Without the traditional sensory organs we associate with our own 5 senses, you’d be forgiven for assuming plants detect their environment differently to us.
However, the membrane protein receptors found in plants are strikingly similar to our own. Known as Leucine-Rich Repeat (LRR) receptor kinases, they detect chemical signals, such as the surface proteins of pathogens, and trigger cellular responses. In a world with a constantly changing environment and a rapidly growing demand for food, plant resistance is an important area of study.
Little at a cellular level occurs in isolation, though, with many membrane proteins known to join together and form complexes in order to detect signals and trigger responses. An international team led by Youssef Belkhadir, at the Gregor Mendel Institute of Molecular Plant Biology, Austria, undertook 40,000 interaction tests on over 400 LRRreceptor kinases.
The labs of David Guttman and Darrell Desveaux at the University of Toronto, Canada, Cyril Zipfel at The Sainsbury Laboratory, UK, and Shahid Mukhtar at the University of Alabama at Birmingham, all built on Belkhadir’s work to create the first network map of 200 receptors. Shahid Mukhtar said: “This is pioneering work to identify the first layer of interactions among these proteins.

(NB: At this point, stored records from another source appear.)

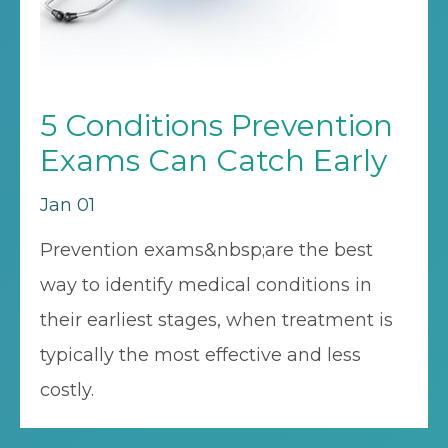
5 Conditions Prevention
Exams Can Catch Early
Jan 01
Prevention exams&nbsp;are the best
way to identify medical conditions in
their earliest stages, when treatment is
typically the most effective and less
costly.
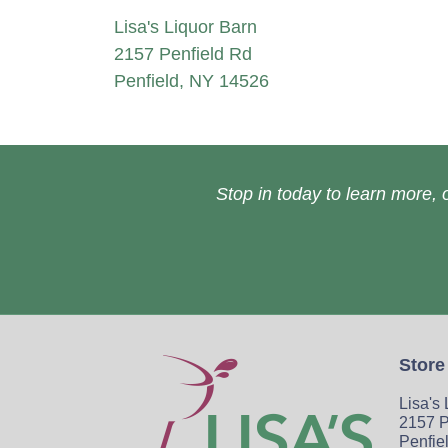
Lisa's Liquor Barn
2157 Penfield Rd
Penfield, NY 14526
Stop in today to learn more, o
Store
Lisa's
2157 P
Penfie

An understanding of these interactions could lead to ways to increase a plant’s resistance to pathogens, or to other stresses like heat, drought, salinity or cold shock.”
Before this study, the functions of only a few of the over 600 LRRreceptor kinases were known, and even less was understood about how they worked together. Nowadays, receptors are key for the coordination of environmental responses. APEX is one receptor whose removal disrupts plant immunity, despite not being directly associated with the receptors involved with the response.
The network map, published in Nature, provides a more complete picture of the molecular processes involved in a plant’s response to environmental changes, in particular attacks from pathogens.
It forms a vital basis for future research into crop genetics that will allow our commercial crops to be more resistant to disease and climate change.